Un certain nombre de faits porteurs concerne les habitudes des Français :

- la mobilité croissante des Français banalise le voyage et nourrit, en sous-main, la culture du tourisme . Le consommateur sera donc de plus en plus exigeant et la demande de plus en plus tributaire du passé touristique des individus;

- la recomposition de la famille : l'éclatement de la famille traditionnelle mais aussi l'importance donnée à la cellule familiale, recomposée ou non, l'augmentation du nombre de ménages, et notamment des personnes seules, la coexistence de trois, voire de quatre générations devraient multiplier les voyages , les séjours de retrouvailles; même s'il reste à savoir si cela favorisera les vacances hors marché (dans la famille, dans la résidence secondaire, etc.) ou si les professionnels du tourisme pourront également en tirer profit;

- en revanche, il est peu probable que les changements dans l'organisation du travail, qu'il s'agisse de la réduction annoncée du temps de travail ou de son éclatement (temps partiel, contrats à durée déterminée, chômage technique, etc.) soient favorables au développement du tourisme : aujourd'hui déjà, le temps de non travail est loin d'être affecté en totalité au tourisme ni même aux vacances.

A cet égard, il est intéressant de noter, selon le Commissariat général du Plan, que si le travail est vécu sereinement comme un élément d'équilibre vital de l'individu, les vacances et le tourisme participeront de cet équilibre et se développeront; si la pression psychologique exercée sur l'individu au travail est perçue comme stressante, peu gratifiante, les vacances serviront simplement de soupape de sûreté, de prétexte à un repli sur soi, pour récupérer ; elles risquent alors d'échapper davantage aux professionnels du tourisme au profit des vacances chez soi ou dans la famille, sauf, pour les professionnels, à chercher à satisfaire de ce besoin de courts séjours d'urgence en commercialisant des "séjour-SAMU".

En définitive, une meilleure réponse des professionnels aux préoccupations de la demande s'avère indispensable : tandis que ceux-ci mettent l'accent sur les caractéristiques touristiques de leurs produits (possibilités de visites, de pratiques de sports, etc.), les attentes principales et premières exprimées par la majorité des consommateurs apparaissent assez peu touristiques (primauté de la vie de famille ou de couple, etc.), et associées à un imaginaire simple ( la rupture, le dépaysement, etc.).
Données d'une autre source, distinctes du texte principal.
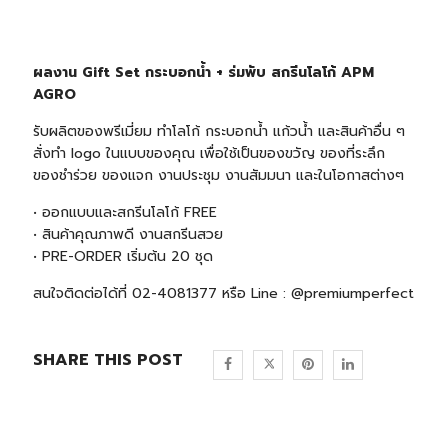
ผลงาน Gift Set กระบอกน้ำ + ร่มพับ สกรีนโลโก้ APM
AGRO
รับผลิตของพรีเมี่ยม ทำโลโก้ กระบอกน้ำ แก้วน้ำ และสินค้าอื่น ๆ
สั่งทำ logo ในแบบของคุณ เพื่อใช้เป็นของขวัญ ของที่ระลึก
ของชำร่วย ของแจก งานประชุม งานสัมมนา และในโอกาสต่างๆ
• ออกแบบและสกรีนโลโก้ FREE
• สินค้าคุณภาพดี งานสกรีนสวย
• PRE-ORDER เริ่มต้น 20 ชุด
สนใจติดต่อได้ที่ 02-4081377 หรือ Line : @premiumperfect
SHARE THIS POST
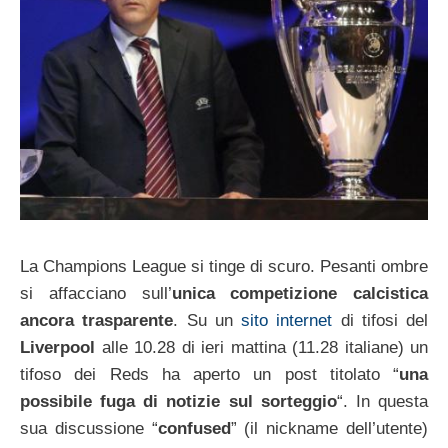
La Champions League si tinge di scuro. Pesanti ombre
si affacciano sull’
unica competizione calcistica
ancora trasparente
. Su un
sito internet
di tifosi del
Liverpool
alle 10.28 di ieri mattina (11.28 italiane) un
tifoso dei Reds ha aperto un post titolato “
una
possibile fuga di notizie sul sorteggio
“. In questa
sua discussione “
confused
” (il nickname dell’utente)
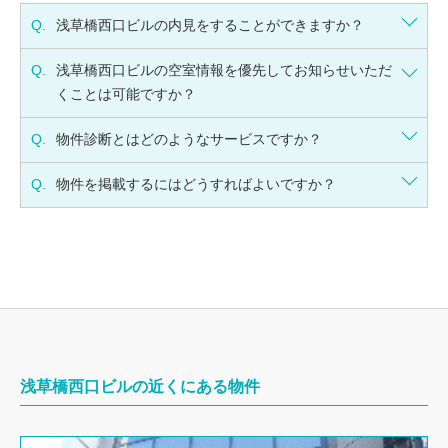
Q.
浅草橋西口ビルの内見をすることができますか？
Q.
浅草橋西口ビルの空室情報を優先してお知らせいただ
くことは可能ですか？
Q.
物件診断とはどのようなサービスですか？
Q.
物件を掲載するにはどうすればよいですか？
浅草橋西口ビルの近くにある物件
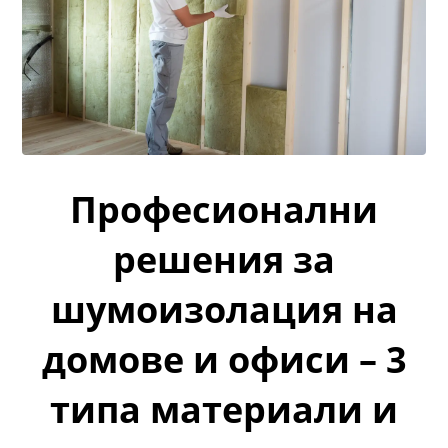
Професионални
решения за
шумоизолация на
домове и офиси – 3
типа материали и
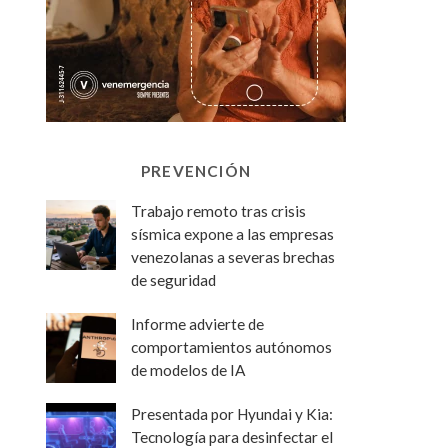
PREVENCIÓN
Trabajo remoto tras crisis
sísmica expone a las empresas
venezolanas a severas brechas
de seguridad
Informe advierte de
comportamientos autónomos
de modelos de IA
Presentada por Hyundai y Kia:
Tecnología para desinfectar el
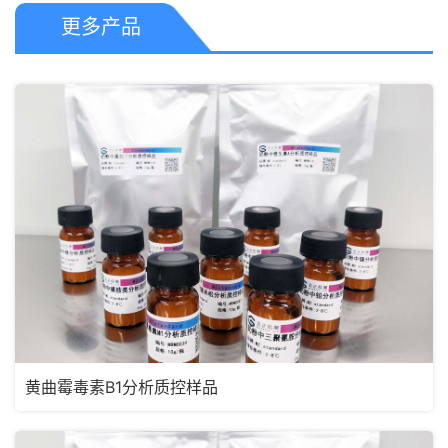
更多产品
黄曲霉毒素B1分析质控样品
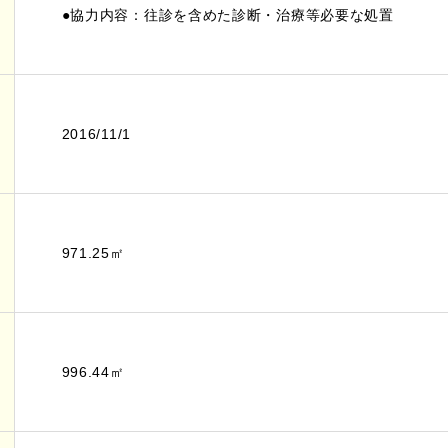
●協力内容：往診を含めた診断・治療等必要な処置
2016/11/1
971.25㎡
996.44㎡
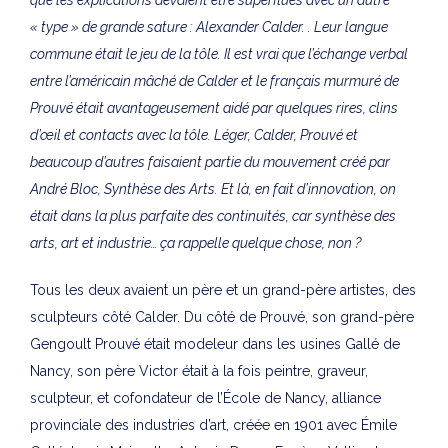
que les explications devaient être superflues avec un autre
« type » de grande sature : Alexander Calder. . Leur langue
commune était le jeu de la tôle. Il est vrai que l’échange verbal
entre l’américain mâché de Calder et le français murmuré de
Prouvé était avantageusement aidé par quelques rires, clins
d’œil et contacts avec la tôle. Léger, Calder, Prouvé et
beaucoup d’autres faisaient partie du mouvement créé par
André Bloc, Synthèse des Arts. Et là, en fait d’innovation, on
était dans la plus parfaite des continuités, car synthèse des
arts, art et industrie… ça rappelle quelque chose, non ?
Tous les deux avaient un père et un grand-père artistes, des
sculpteurs côté Calder. Du côté de Prouvé, son grand-père
Gengoult Prouvé était modeleur dans les usines Gallé de
Nancy, son père Victor était à la fois peintre, graveur,
sculpteur, et cofondateur de l’École de Nancy, alliance
provinciale des industries d’art, créée en 1901 avec Émile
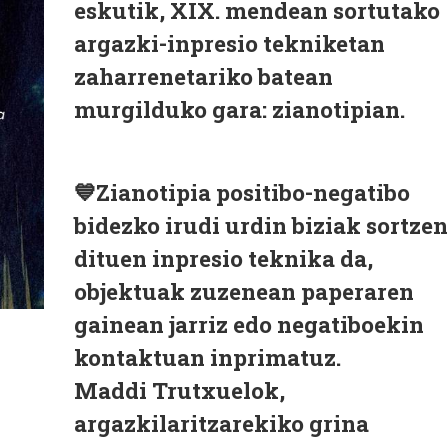
eskutik, XIX. mendean sortutako
argazki-inpresio tekniketan
zaharrenetariko batean
murgilduko gara: zianotipian.
💙Zianotipia positibo-negatibo
bidezko irudi urdin biziak sortzen
dituen inpresio teknika da,
objektuak zuzenean paperaren
gainean jarriz edo negatiboekin
kontaktuan inprimatuz.
Maddi Trutxuelok,
argazkilaritzarekiko grina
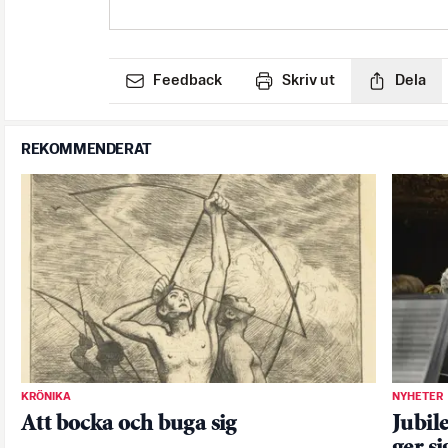
Feedback
Skriv ut
Dela
REKOMMENDERAT
KRÖNIKA
NYHETER
Att bocka och buga sig
Jubil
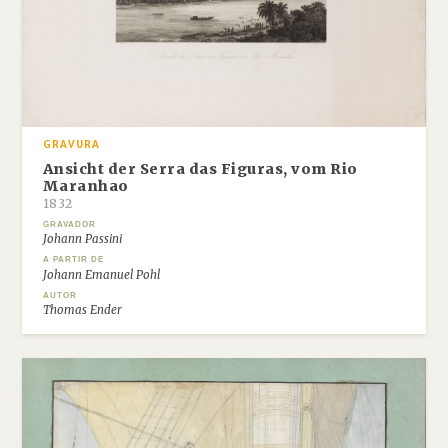
GRAVURA
Ansicht der Serra das Figuras, vom Rio
Maranhao
1832
GRAVADOR
Johann Passini
A PARTIR DE
Johann Emanuel Pohl
AUTOR
Thomas Ender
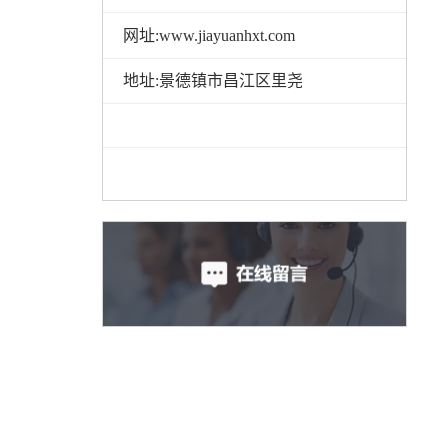
网址:www.jiayuanhxt.com
地址:景德镇市昌江区里尧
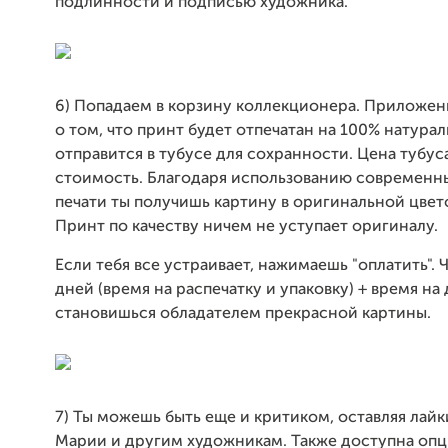
подлинности и подписью художника.
6) Попадаем в корзину коллекционера. Приложе
о том, что принт будет отпечатан на 100% натура
отправится в тубусе для сохранности. Цена тубус
стоимость. Благодаря использованию современн
печати ты получишь картину в оригинальной цвет
Принт по качеству ничем не уступает оригиналу.
Если тебя все устраивает, нажимаешь "оплатить". 
дней (время на распечатку и упаковку) + время на
становишься обладателем прекрасной картины.
7) Ты можешь быть еще и критиком, оставляя лайк
Марии и другим художникам. Также доступна опц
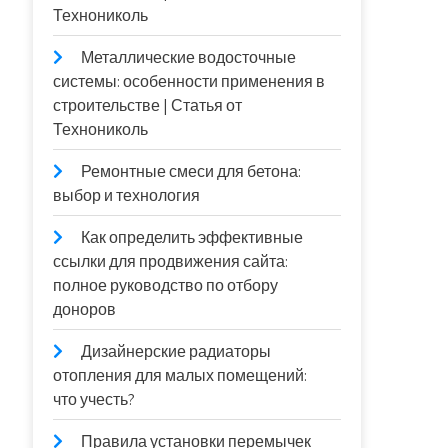
Технониколь
Металлические водосточные
системы: особенности применения в
строительстве | Статья от
Технониколь
Ремонтные смеси для бетона:
выбор и технология
Как определить эффективные
ссылки для продвижения сайта:
полное руководство по отбору
доноров
Дизайнерские радиаторы
отопления для малых помещений:
что учесть?
Правила установки перемычек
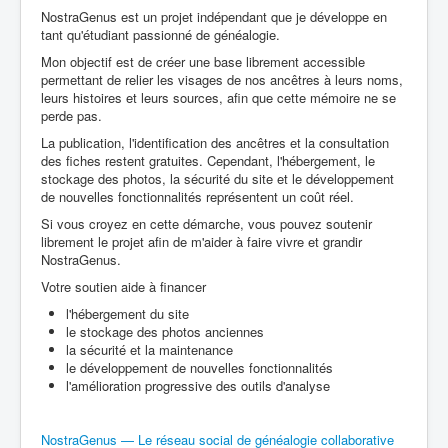
NostraGenus est un projet indépendant que je développe en
tant qu'étudiant passionné de généalogie.
Mon objectif est de créer une base librement accessible
permettant de relier les visages de nos ancêtres à leurs noms,
leurs histoires et leurs sources, afin que cette mémoire ne se
perde pas.
La publication, l'identification des ancêtres et la consultation
des fiches restent gratuites. Cependant, l'hébergement, le
stockage des photos, la sécurité du site et le développement
de nouvelles fonctionnalités représentent un coût réel.
Si vous croyez en cette démarche, vous pouvez soutenir
librement le projet afin de m'aider à faire vivre et grandir
NostraGenus.
Votre soutien aide à financer
l'hébergement du site
le stockage des photos anciennes
la sécurité et la maintenance
le développement de nouvelles fonctionnalités
l'amélioration progressive des outils d'analyse
NostraGenus — Le réseau social de généalogie collaborative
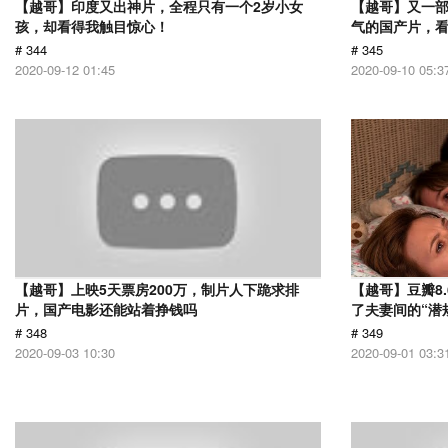
【越哥】印度又出神片，全程只有一个2岁小女
【越哥】又一
孩，却看得我触目惊心！
气的国产片，
# 344
# 345
2020-09-12 01:45
2020-09-10 05:3
【越哥】上映5天票房200万，制片人下跪求排
【越哥】豆瓣8
片，国产电影还能站着挣钱吗
了夫妻间的“潜
# 348
# 349
2020-09-03 10:30
2020-09-01 03:3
Ces différents éléments fournissent d'ailleurs de précieuses indications sur les types d'innovations possibles: produits mieux conçus pour les couples, la famille (au sens étroit du terme), hébergements adaptés pour accueillir plusieurs générations d'une même famille ("la tribu"). Ce sont des éléments qu'il faut prendre en compte, et qui expliquent, selon le Commissariat général du Plan, que le processus de développement d'un tourisme marchand dans l'ensemble de la population française pourrait se gripper , surtout si se développent des phénomènes d'exclusion.